Field of the Invention
The invention relates generally to software programming and, more particularly, to multithreaded programming techniques.
Description of the Background Art
Many high-performance computing applications are written using multithreading techniques. When using a multithreading technique, multiple threads of execution can work on different tasks either concurrently or by alternating access to a processing pipeline. For example, if a task can be broken down into two distinct sub-tasks, it may be useful to create two separate threads, each one handling a different sub-task. These threads then produce their corresponding results, which together solve the overall task.
Different techniques exist for assigning work to a task. One approach is commonly termed, “producer-consumer design.” Within a producer-consumer design approach, one or more threads are responsible for producing data, and one or more threads are responsible for consuming the produced data. As an example, a producer thread may be responsible for reading data from a file into a memory area accessible by a consumer thread. The consumer thread retrieves the data from that memory area and processes (consumes) the data as needed.

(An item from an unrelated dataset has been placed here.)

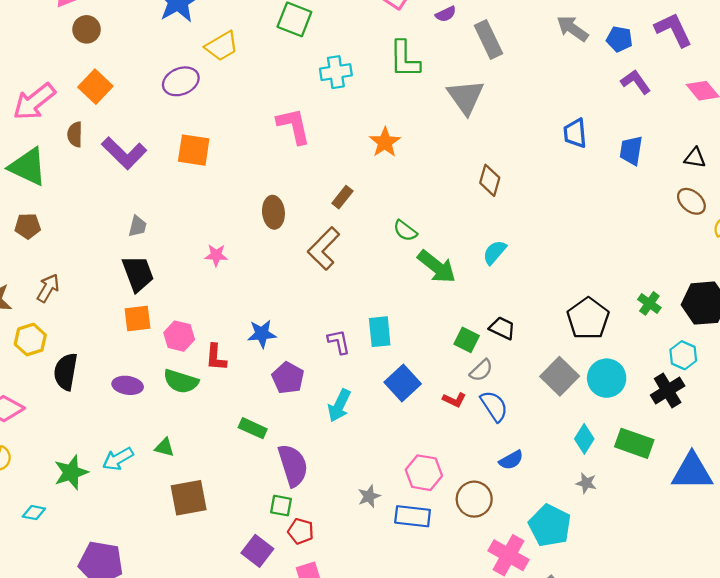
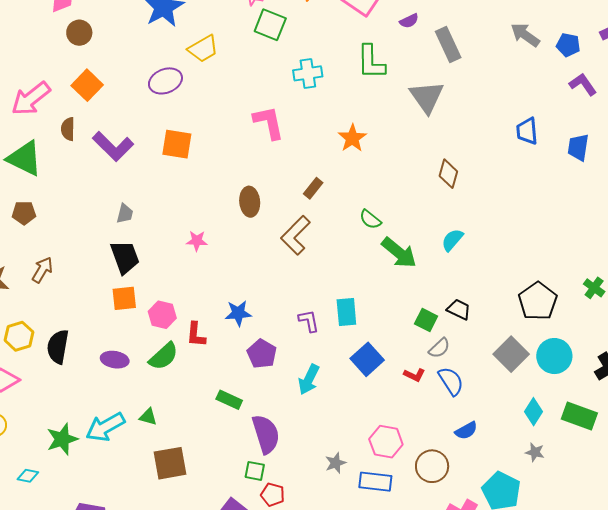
yellow hexagon: (30, 340) -> (19, 336), moved
green semicircle: (181, 381) -> (164, 356), turned -60
cyan arrow: (118, 459) -> (105, 427), size x1.4

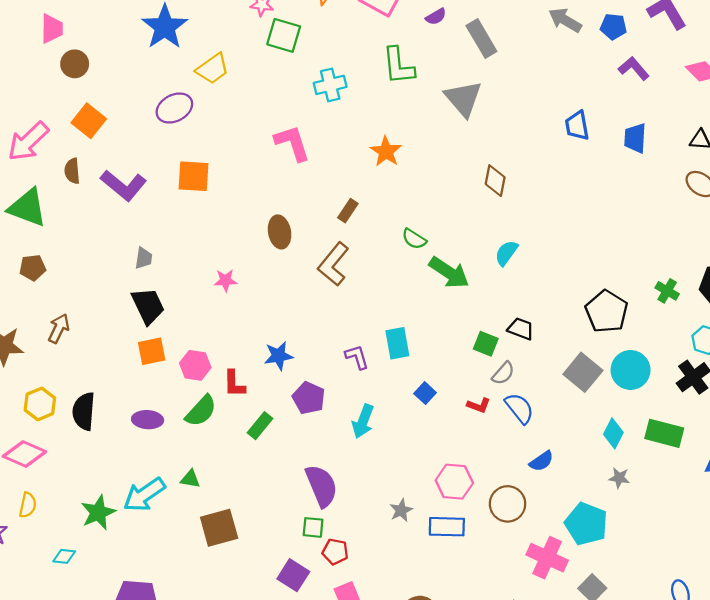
blue square: (367, 359) -> (425, 393), size x0.6
green rectangle: (229, 400) -> (260, 426), moved, turned -70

As the responsibilities of consumer threads become more complex, the consumer thread's resource requirements also typically become more complex. In the producer-consumer design approach, consumer threads are available to handle data as data arrives into the memory area from the producer thread. This requirement for consumer threads to remain resident in memory requires excessive resource utilization. Additionally, swapping consumer threads in and out of active memory is also expensive (with respect to, for example, excessive processing cycles, time to completion, power, and other aspects), even in situations when a consumer thread may not be performing any operations if the memory area is empty.
Accordingly, what is desired is a technique to reduce the resource requirements of consumer threads.